Computer Prediction of Power and Noise for Two-Stroke Engines with Power Tuned, Silenced Exhausts 750708

A research effort sponsored by Yamaha Motors, LTD. was undertaken to investigate exhaust system and exhaust silencing concepts for two-stroke engines. A complete one-dimensional gas dynamic computer program was developed for power-tuned exhaust systems. This program provides great insight into the actual nonlinear wave behavior of both conventional and innovative power-tuned exhaust systems. In addition, the simulated outlet flow rate has been coupled with the spherical wave equation in order to predict sound levels at any distance from the engine.
An overall engine model has been developed for simulation of the internal gas dynamic behavior throughout the engine. This model includes the combustion and induction aspects of the engine cycle as well as a simplified exhaust system model. Engine power and torque can be predicted. The main use of the engine model is in comparative studies of engine parameter variations.
Finally, both analytical and experimental programs are described for simulation and testing of candidate mufflers and muffling techniques. Since it is desirable to avoid using absorptive material in the exhaust systems of oil burning engines, reactive mufflers were studied primarily. The simplest analytical approach consisted of using the flow output of the complete exhaust system model as an input to linearized acoustic filter models, neglecting all “back” effects of the filter. Using the simple source equation, sound levels from the acoustic filters can be predicted. The accuracy of this procedure is not good but is quite useful for comparative studies.

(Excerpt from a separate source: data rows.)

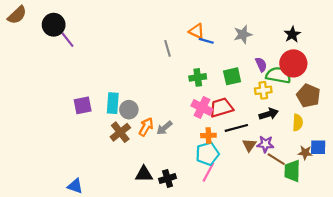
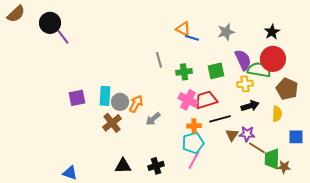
gray line: (168, 48) -> (159, 60), moved
purple semicircle: (261, 64) -> (243, 60), size x1.5
orange arrow: (146, 127) -> (136, 104), moved
brown star: (305, 153) -> (284, 167), moved
black triangle: (144, 174) -> (123, 166), moved

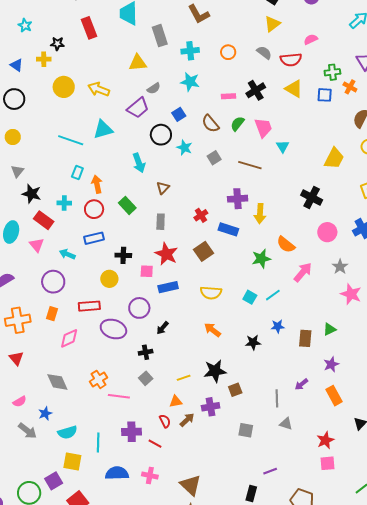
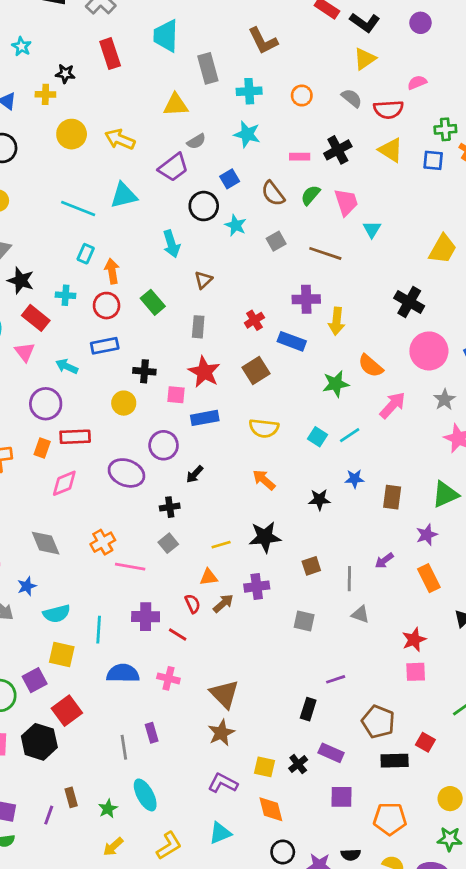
pink circle: (327, 232) -> (429, 351), size x1.4
red rectangle: (89, 306) -> (75, 437), moved
green triangle: (330, 329) -> (445, 494), moved, size x1.5
brown square: (235, 390) -> (311, 566), moved

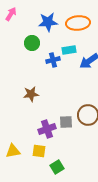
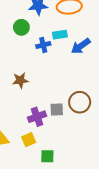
yellow square: (39, 151) -> (29, 140), turned -32
green square: (57, 167) -> (47, 156), turned 32

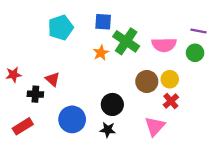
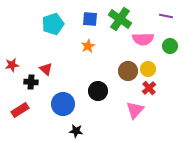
purple line: (198, 31) -> (166, 16), moved
green cross: (126, 41) -> (120, 19), moved
black star: (108, 130) -> (76, 131), moved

A second approach includes the “back” effect of the muffler on the exhaust system. This is accomplished by coupling the gas dynamic equations to the muffler equations and solving simulatneously. Although accuracy is improved, the relatively expensive gas dynamic program must be run for each muffler configuration tested.
One-dimensional nonlinear reactive mufflers were incorporated directly into the gas dynamic program. The results showed that acoustic circuit analysis was often optimistic in noise attenuation prediction.